AI Data Cloud Snowpark & Cortex AI Multi-cloud EU

Custom Snowflake integration development

Appfront builds the bridge between your operational systems and your Snowflake AI Data Cloud. From data ingestion via Snowpipe, Fivetran or custom ELT, through dbt transformations and Snowpark ML pipelines, to Cortex AI applications, Streamlit apps and reverse ETL back to your CRM. Multi-cloud on AWS, Azure or GCP in an EU region: one platform on which your entire business bases its data-driven decisions.

What is a Snowflake integration?

Snowflake is a fully managed AI Data Cloud with four core workloads: Data Engineering, Analytics, AI, and Applications & Collaboration.
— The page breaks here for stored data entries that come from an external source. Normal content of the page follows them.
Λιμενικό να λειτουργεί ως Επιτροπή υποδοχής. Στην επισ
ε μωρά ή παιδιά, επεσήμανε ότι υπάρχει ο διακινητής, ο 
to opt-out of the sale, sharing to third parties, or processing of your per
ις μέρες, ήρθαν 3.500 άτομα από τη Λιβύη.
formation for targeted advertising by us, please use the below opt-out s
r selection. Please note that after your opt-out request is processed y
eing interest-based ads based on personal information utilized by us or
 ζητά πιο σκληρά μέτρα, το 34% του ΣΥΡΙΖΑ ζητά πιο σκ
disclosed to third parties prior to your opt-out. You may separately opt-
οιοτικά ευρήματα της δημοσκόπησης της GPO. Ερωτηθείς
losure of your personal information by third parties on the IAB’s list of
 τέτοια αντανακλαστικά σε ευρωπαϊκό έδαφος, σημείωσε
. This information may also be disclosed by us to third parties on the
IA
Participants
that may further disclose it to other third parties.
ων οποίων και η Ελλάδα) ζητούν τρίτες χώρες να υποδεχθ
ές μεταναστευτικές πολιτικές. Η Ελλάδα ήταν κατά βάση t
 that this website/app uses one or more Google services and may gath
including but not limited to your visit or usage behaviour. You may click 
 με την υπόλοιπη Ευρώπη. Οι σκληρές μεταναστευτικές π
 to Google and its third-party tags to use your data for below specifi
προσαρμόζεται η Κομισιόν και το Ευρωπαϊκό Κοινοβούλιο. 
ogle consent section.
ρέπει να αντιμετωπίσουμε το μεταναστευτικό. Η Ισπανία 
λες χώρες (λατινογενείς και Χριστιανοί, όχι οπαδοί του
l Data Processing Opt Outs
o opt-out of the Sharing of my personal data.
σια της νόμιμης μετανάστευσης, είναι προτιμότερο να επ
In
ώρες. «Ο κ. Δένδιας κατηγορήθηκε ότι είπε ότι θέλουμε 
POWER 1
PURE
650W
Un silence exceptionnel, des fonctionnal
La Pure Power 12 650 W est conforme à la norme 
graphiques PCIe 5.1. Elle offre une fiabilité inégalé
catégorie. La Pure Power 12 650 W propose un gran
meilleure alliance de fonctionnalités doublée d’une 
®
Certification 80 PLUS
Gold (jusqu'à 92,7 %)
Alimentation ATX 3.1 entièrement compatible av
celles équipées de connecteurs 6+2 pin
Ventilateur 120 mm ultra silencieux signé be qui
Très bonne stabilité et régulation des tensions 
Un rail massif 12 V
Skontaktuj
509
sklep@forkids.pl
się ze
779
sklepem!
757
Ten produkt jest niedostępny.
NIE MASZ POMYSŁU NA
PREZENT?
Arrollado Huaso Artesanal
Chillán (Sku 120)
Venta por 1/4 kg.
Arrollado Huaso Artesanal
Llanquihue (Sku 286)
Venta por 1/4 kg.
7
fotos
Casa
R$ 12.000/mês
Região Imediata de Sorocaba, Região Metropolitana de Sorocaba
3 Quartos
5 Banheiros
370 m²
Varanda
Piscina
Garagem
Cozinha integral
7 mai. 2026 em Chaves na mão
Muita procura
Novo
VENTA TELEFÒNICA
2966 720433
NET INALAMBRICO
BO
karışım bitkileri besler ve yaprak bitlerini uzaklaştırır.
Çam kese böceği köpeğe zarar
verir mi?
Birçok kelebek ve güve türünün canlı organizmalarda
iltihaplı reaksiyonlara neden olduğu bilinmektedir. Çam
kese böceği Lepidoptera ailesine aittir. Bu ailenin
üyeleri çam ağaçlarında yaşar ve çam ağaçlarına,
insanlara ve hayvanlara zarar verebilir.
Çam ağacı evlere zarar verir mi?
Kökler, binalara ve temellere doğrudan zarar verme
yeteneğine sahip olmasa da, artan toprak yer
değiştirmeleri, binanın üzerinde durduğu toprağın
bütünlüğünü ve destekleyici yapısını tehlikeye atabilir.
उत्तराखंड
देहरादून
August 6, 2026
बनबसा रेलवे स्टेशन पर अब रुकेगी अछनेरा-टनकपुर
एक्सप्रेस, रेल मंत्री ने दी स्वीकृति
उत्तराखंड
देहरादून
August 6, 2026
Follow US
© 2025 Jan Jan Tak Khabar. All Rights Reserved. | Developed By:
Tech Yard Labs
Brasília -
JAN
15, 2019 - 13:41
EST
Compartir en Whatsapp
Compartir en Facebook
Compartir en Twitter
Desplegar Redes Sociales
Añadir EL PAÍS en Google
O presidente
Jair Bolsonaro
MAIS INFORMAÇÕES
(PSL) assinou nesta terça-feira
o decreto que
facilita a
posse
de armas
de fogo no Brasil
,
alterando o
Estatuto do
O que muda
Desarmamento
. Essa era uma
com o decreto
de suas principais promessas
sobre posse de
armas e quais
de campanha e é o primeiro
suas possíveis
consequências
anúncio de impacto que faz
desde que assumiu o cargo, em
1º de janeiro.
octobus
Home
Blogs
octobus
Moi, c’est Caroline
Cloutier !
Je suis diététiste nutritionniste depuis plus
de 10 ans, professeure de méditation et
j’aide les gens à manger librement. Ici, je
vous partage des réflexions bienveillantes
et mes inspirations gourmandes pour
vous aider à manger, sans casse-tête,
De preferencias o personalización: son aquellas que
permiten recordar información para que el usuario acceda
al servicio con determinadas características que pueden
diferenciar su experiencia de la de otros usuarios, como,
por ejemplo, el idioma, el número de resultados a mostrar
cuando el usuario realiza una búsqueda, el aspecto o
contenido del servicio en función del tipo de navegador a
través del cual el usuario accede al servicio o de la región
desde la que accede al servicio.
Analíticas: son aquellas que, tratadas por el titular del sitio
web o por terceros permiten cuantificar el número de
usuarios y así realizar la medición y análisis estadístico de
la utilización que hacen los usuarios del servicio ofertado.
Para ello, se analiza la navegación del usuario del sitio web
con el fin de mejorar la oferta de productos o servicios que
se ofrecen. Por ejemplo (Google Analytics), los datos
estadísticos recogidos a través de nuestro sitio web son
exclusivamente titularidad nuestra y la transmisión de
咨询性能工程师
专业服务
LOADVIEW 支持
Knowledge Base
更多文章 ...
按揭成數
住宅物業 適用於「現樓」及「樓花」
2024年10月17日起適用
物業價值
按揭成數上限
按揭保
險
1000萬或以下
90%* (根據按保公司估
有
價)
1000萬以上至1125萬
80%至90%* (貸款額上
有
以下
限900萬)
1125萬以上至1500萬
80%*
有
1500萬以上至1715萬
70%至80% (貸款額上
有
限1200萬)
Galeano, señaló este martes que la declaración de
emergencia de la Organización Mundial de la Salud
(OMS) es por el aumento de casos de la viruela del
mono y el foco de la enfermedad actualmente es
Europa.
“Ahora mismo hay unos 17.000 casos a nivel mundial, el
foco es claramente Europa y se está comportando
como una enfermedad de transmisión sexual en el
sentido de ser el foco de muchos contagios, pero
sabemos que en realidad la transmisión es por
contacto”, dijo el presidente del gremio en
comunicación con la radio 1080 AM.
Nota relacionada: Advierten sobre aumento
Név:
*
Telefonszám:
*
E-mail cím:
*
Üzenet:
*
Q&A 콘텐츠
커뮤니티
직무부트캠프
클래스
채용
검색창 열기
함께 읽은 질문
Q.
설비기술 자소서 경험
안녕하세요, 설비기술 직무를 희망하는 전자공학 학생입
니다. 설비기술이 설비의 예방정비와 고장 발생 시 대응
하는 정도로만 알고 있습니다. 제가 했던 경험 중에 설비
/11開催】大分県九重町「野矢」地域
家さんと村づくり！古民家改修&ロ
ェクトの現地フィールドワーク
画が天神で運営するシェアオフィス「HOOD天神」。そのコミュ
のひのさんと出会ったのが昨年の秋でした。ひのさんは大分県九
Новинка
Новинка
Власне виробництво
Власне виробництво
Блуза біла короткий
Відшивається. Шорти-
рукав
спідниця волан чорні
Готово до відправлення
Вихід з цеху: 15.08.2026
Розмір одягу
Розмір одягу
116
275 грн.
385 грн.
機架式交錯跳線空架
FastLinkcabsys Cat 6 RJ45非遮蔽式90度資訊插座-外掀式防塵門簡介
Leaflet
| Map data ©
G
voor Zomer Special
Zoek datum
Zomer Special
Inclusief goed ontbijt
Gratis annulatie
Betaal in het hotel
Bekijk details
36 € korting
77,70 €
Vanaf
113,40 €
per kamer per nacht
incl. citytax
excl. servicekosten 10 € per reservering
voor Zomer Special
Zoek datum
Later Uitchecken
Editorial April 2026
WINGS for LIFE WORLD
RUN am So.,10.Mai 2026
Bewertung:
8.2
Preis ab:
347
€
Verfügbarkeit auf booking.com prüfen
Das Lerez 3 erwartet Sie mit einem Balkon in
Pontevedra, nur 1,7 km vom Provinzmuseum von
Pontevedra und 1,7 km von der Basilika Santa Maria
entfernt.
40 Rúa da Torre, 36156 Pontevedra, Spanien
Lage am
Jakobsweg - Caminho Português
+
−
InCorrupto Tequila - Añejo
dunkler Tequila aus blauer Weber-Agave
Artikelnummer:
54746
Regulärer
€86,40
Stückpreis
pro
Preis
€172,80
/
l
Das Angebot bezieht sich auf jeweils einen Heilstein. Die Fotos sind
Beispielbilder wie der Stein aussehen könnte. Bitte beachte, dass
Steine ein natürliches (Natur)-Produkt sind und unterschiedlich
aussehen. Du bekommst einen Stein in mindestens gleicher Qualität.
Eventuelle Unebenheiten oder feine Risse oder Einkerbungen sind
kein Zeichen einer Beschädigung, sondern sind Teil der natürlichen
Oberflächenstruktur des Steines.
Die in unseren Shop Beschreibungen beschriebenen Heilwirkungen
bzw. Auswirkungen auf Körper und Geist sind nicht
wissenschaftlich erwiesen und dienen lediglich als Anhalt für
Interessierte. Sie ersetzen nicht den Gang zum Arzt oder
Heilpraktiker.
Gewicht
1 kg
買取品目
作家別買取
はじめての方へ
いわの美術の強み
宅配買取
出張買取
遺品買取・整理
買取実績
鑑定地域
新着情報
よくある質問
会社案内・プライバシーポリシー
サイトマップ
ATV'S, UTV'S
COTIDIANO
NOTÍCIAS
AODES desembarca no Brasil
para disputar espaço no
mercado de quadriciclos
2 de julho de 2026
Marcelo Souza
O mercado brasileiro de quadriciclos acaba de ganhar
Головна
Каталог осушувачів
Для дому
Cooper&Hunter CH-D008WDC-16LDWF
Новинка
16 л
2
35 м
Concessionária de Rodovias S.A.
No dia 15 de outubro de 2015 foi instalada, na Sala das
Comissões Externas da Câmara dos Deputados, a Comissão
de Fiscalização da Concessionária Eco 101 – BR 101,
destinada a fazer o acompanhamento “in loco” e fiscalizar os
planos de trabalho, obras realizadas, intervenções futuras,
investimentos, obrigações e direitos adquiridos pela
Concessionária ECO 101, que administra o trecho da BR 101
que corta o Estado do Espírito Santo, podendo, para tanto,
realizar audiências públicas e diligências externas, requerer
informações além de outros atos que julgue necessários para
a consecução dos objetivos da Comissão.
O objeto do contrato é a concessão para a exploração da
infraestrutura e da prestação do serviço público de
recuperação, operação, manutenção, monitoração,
Under a single SQL interface it runs a columnar data warehouse, Snowpark for in-warehouse code in Python, Java and Scala, Cortex AI for serverless LLM functions, Iceberg and Hybrid Tables for mixed OLTP/OLAP workloads, and a native Marketplace for live data sharing. Snowflake has a Dutch office at the Zuidas in Amsterdam, and Booking.com is one of its best-known reference customers.

In practice, a custom integration means: loading data from your CRM (HubSpot, Salesforce), ERP (SAP, AFAS, Exact), webshop (Shopify, Magento) and SaaS tools via Snowpipe or Fivetran; setting up a layered model (staging / integration / marts) with dbt or Dynamic Tables; implementing security and governance (RBAC, masking, row access policies, classification); and making the data visible in Power BI, Looker or Tableau, as well as activatable via reverse ETL to email, advertising and CRM tools. Where it makes sense, we build Streamlit apps or Cortex AI functions directly on the data.

Appfront builds in line with the official Snowflake developer documentation and the OWASP ASVS security standard. We align ingestion strategy, warehouse sizing and governance with your actual data volumes and compliance requirements, so the integration grows with your business and costs remain predictable.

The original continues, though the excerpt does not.